2013/07/31

Dreams of Travel

You know the whole nature vs. nurture thing? I wonder about it sometimes. In a post from about two weeks ago, when I talk about swimming, I said I was "born to be a water girl." Honestly, I love the stuff. It's still a goal to swim in a lake and a river. But that's a tangent. Do I love the water so much because I grew up in two states that was surrounded by water on at least three sides? Was it because I was on the swim team for a bit and grew to love that? It was likely caused by my environment, not who I am.

What does this have to do with anything, you ask? Well, I ask because I'm also a traveler. I love to travel, and I get restless if I sit in one place too long without a change of scenery. I can only change my scenery so much without a car. In this situation, my desire to travel was caused by my dad. He took the family places all the times. Canada, Mexico, Japan, the Bahamas, a ton of states. Lots of national parks. And road trips. Those are a blast. I've been traveling since I was a few months old. Now that I'm in college, I don't get to do it often. Poor college kid and all.

First Google image if you type in "poor college student." We get shirts?!

There's something refreshing about hopping in a car and traveling somewhere you've never been. The view outside of the car changes. You blast music- or, in my family's case, Dad picks something to listen to and moves it up to the front of the car so the kids can blast their music with headphones in. You talk and laugh and maybe have a hard time hearing what's being said at the front, and then there's a lot of yelling. You have a map to know where you're going, but maybe something looks interesting so you go there for a bit. Hello, 18-something's town. Then you lose cell service and if you don't have a map, you better hope the one driving wants to stop for directions instead of driving aimlessly.

But that's life, right?

This is what my family does during road trips.

I talked with a friend last night, and we got onto the topic of traveling. I think we both agreed a road trip is a cool thing. I don't actually remember, because I'm running on 4 1/2 hours of sleep and quite a few things have slipped my mind, despite my attention to details. I just remember I said road trips are cool. I recall saying something about how I wanted to road trip somewhere I had never been, to somewhere radically different from where I'd grown up, and take pictures of everything. Document the journey.

I've grown up in suburbia. I can tell you I've seen a lot of concrete and a heck of a lot of water and desert. To me, anything with more than a few trees is green. When my family went on a cross country road trip last year, I stared out the windows a good portion of the trip because there were trees everywhere. We joked, "What is this green stuff at the side of the road?" Then we were up north and there were all those fields, I found it interesting. For a bit. Then I became tired of seeing corn. But plants! Green! Not neon lights and metal and concrete!
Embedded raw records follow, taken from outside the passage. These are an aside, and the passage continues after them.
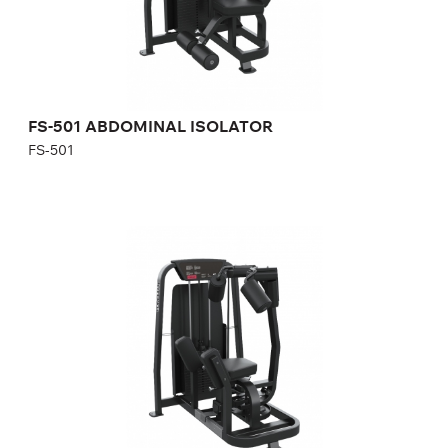
Number of weight plates:
21
FS-501 ABDOMINAL ISOLATOR
FS-501
FS-502 ROTARY TORSO
FS-502
Length:
121 cm
Height:
157 cm
Width:
102 cm
Weight stack:
96 kg
Number of weight plates:
21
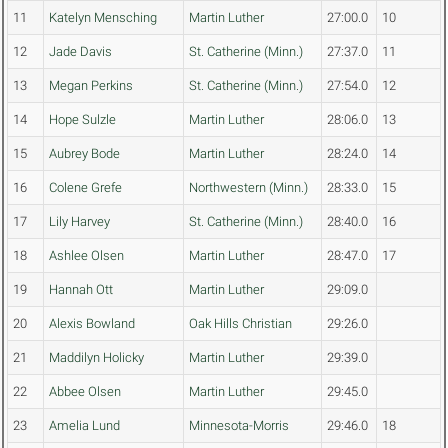
11
Katelyn Mensching
Martin Luther
27:00.0
10
12
Jade Davis
St. Catherine (Minn.)
27:37.0
11
13
Megan Perkins
St. Catherine (Minn.)
27:54.0
12
14
Hope Sulzle
Martin Luther
28:06.0
13
15
Aubrey Bode
Martin Luther
28:24.0
14
16
Colene Grefe
Northwestern (Minn.)
28:33.0
15
17
Lily Harvey
St. Catherine (Minn.)
28:40.0
16
18
Ashlee Olsen
Martin Luther
28:47.0
17
19
Hannah Ott
Martin Luther
29:09.0
20
Alexis Bowland
Oak Hills Christian
29:26.0
21
Maddilyn Holicky
Martin Luther
29:39.0
22
Abbee Olsen
Martin Luther
29:45.0
23
Amelia Lund
Minnesota-Morris
29:46.0
18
WOOOOOO LIGHTS EVERYWHERE. LIGHTS AND IMPORTED FAKE TREES!

Of course, my friend laughed when I said certain places were green to me. He grew up in a place where there was green everywhere. The concept of someplace really green is foreign to me. Maybe, one day, when I have a car and money and can road trip, I'll visit green places like his hometown. I'll visit places with forests and rivers. I won't do urban landscape, oh no. I can do natural landscapes. I've told one of my closest friends that we should do a road trip. It's been a topic half of my friends have been going on about during summer. We keep thinking, "You know what? A road trip would be way fun." We have different destinations in mind, though. One wants to go to San Diego. Another wants to go to another place in California. I want to go northwest- so Washington, Oregon, Idaho. ("Spokane's a nice place," is what my close friend said when I mentioned Washington.) I'd also like to go to the East Coast, but that's more for history interests. Plus, I've been to the East Coast a lot. I want to spend a bit more time exploring the West Coast.

This ties in with something else my friend and I had talked about. Dreams. He had a lot of really cool dreams, but "none of them will come true." That's better than me, I told him. I didn't really have dreams. Then it occurred to me that no, I do have a dream. A dream that'll likely never come true because it's 1) expensive and 2) kind of an all-or-nothing thing.

That dream is to travel the world and take photographs of all of the gorgeous places that exist on our planet.

This is the photo that I claim started it all. An accidental good shot.

I love photography. I'd love to be able to do something with it. But if it doesn't work out, what do I do? Go back to being a linguistics major with no idea what to do with her life? Admittedly, I can probably get to traveling by being an ESL teacher. People want ESL teachers, right? Plus, if I improve my Japanese and learn Chinese and Korean, I can be a translator in those countries. Companies love multi-lingual people, right?

That's probably the one dream I've had for a while, with slight changes. I just wanted to travel the world when I was little. Now, I want to travel the world, see the amazing sights, take photos of those amazing sights. Walk, bike, ride a train, bus, or taxis. I miss trains. That's how I got around in Japan. Good memories. Also one of the only vehicles I can fall asleep in. Taste the food. Soak in the culture. Explore. Get lost. Go on adventures.